PostgreSQL — Tricks or Treats! (Part 2)

Kent Nguyen
Kent’s CS3216 Blog
3 min readNov 20, 2016

Last time, I discussed three PostgreSQL tips that were used in Happ. Today, I’ll talk about a few more, some of which I utilized during the development of 1our, our final CS3216 project.

Inline Query Population

1our, being an adhoc job listing for NUS, has to store jobs, each of which contains a created_by field as a reference to the user who created that job. To query all the jobs with their respective creator, we’d do this in MongoDB:

Job
.find(...)
.populate('created_by')
.exec(...);

In SQL, normally we’d have to query for the jobs first, then scan through the resulting lists and perform another user query for each job. However, PostgreSQL has exceptional support for JSON manipulation, which allows us to populate fields in a single query:

SELECT j.*, row_to_json(u.*) AS "creator"
FROM jobs j
INNER JOIN users s ON j.created_by = u.id;

The query above joins tables users and jobs together, at the same time combine the user’s columns into a JSON object creator. By doing everything in one single query, we’re able to avoid overheads if we populated in separate queries. Neat.

Easy foreach with LATERAL JOIN

To motivate people to start using 1our, we introduce offers, which provide a limited number of coupons that can be claimed (once) by users. Each coupon has a field claimed_by to indicate whether it has been claimed by some user.

Say we want to list all offers, at the same time count the number of available (not yet claimed) coupons, it’s easy with FILTER (as mentioned in the previous blog post):

SELECT o.*,
COUNT(c.id) AS total_coupons_count,
COUNT(c.id) FILTER (WHERE c.claimed_by IS NULL)
AS available_coupon_count
FROM offers o
INNER JOIN coupons c ON o.id = c.offer_id
GROUP BY o.id;

Say, if the current user has already claimed a coupon for an offer listed above, we also want to include that coupon object in the result. This means we have to perform a foreach loop through the queried offers, and assign the claimed coupon, if any.

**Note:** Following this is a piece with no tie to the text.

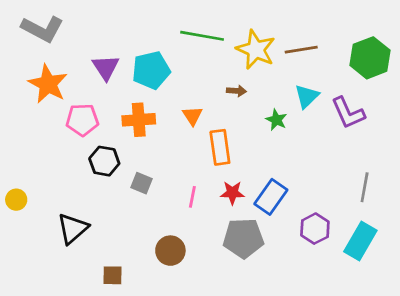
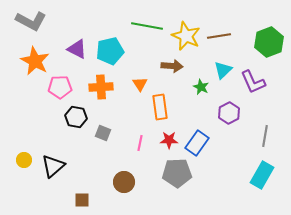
purple triangle: (106, 67) -> (77, 49), turned -30
brown arrow: (236, 91) -> (172, 66), size x1.5
yellow circle: (16, 200) -> (24, 160), moved
purple hexagon: (315, 229) -> (229, 113), moved

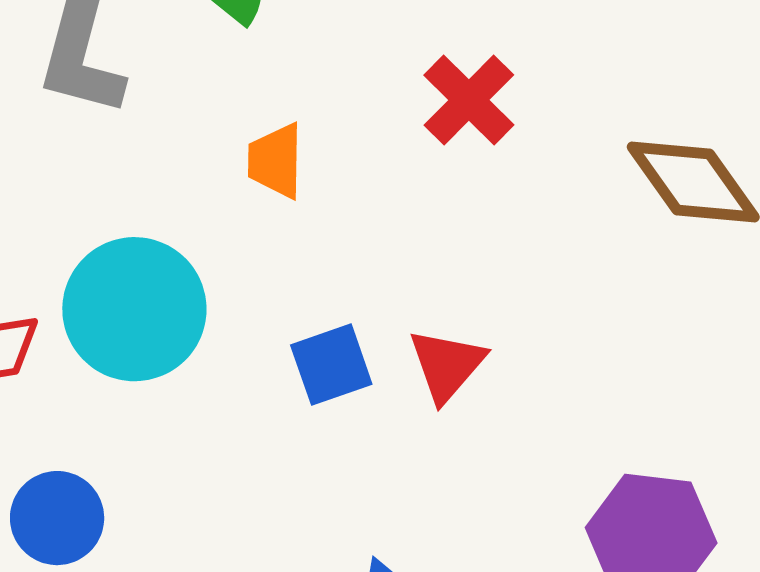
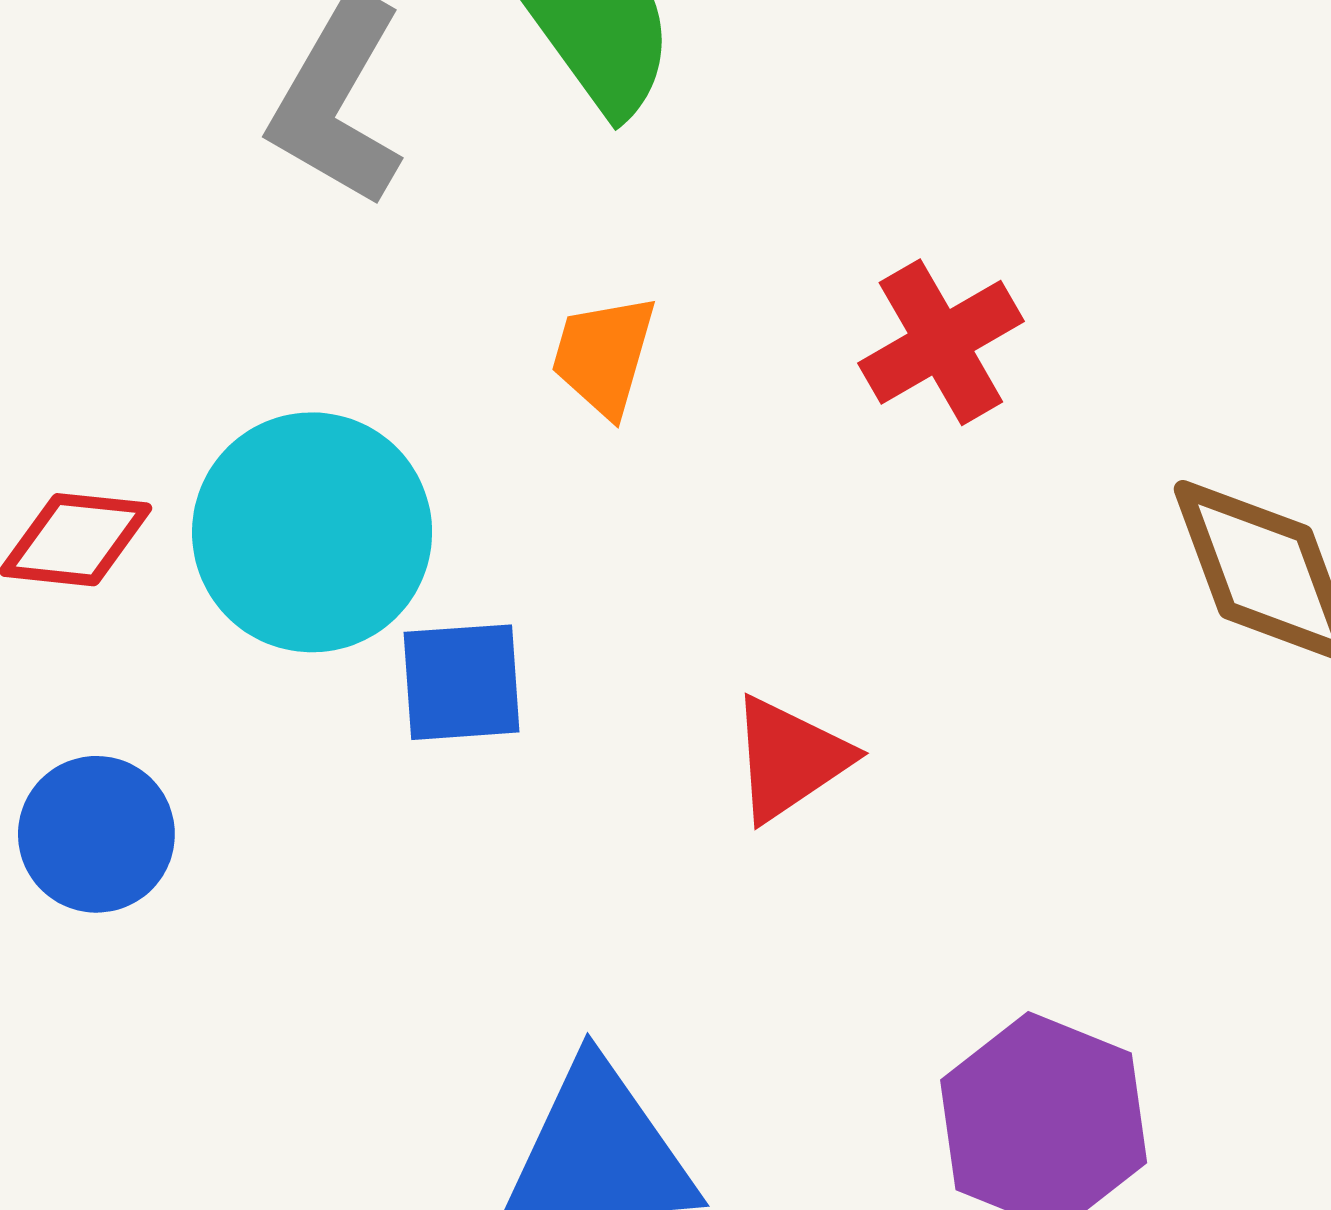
blue square: (331, 365) -> (462, 682), moved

PostgreSQL 9.3 and above supports a new JOIN query: LATERAL, which is perfect for our need. ALATERAL join is like a SQL foreach loop, in which PostgreSQL will iterate over each row in a result set and evaluate a subquery using that row as a parameter.

Let’s update our query to see what that means:

SELECT o.*,
COUNT(c.id) AS total_coupons_count,
COUNT(c.id) FILTER (WHERE c.claimed_by IS NULL)
AS available_coupon_count,
-- The only change in the select query
row_to_json(claimed_coupon) AS claimed_coupon
FROM offers o
INNER JOIN coupons c ON o.id = c.offer_id
-- Here comes our lateral join:
LEFT JOIN LATERAL (
SELECT c2.* FROM coupons c2
INNER JOIN users u ON c2.claimed_by = $currentUserId
WHERE c2.offer_id = o.id -- o is accessible here
LIMIT 1
) AS claimed_coupon ON TRUE
-- group by claimed_coupon so row_to_json would work
GROUP BY o.id, claimed_coupon.*;

The first part lists all the offers as before. Then, the JOIN LATERAL block iterates over the resulting offers, and finds the coupon of each offer that has been claimed by the current user. Note that the variable offers o in the first SELECT block is accessible in the LATERAL block.

LATERAL JOIN is a very powerful tool. You can chain multiple LATERAL JOIN blocks together to create a pipeline, each of which feeds data to the one after it. Without lateral joins, we would need to resort to custom functions for the same functionality.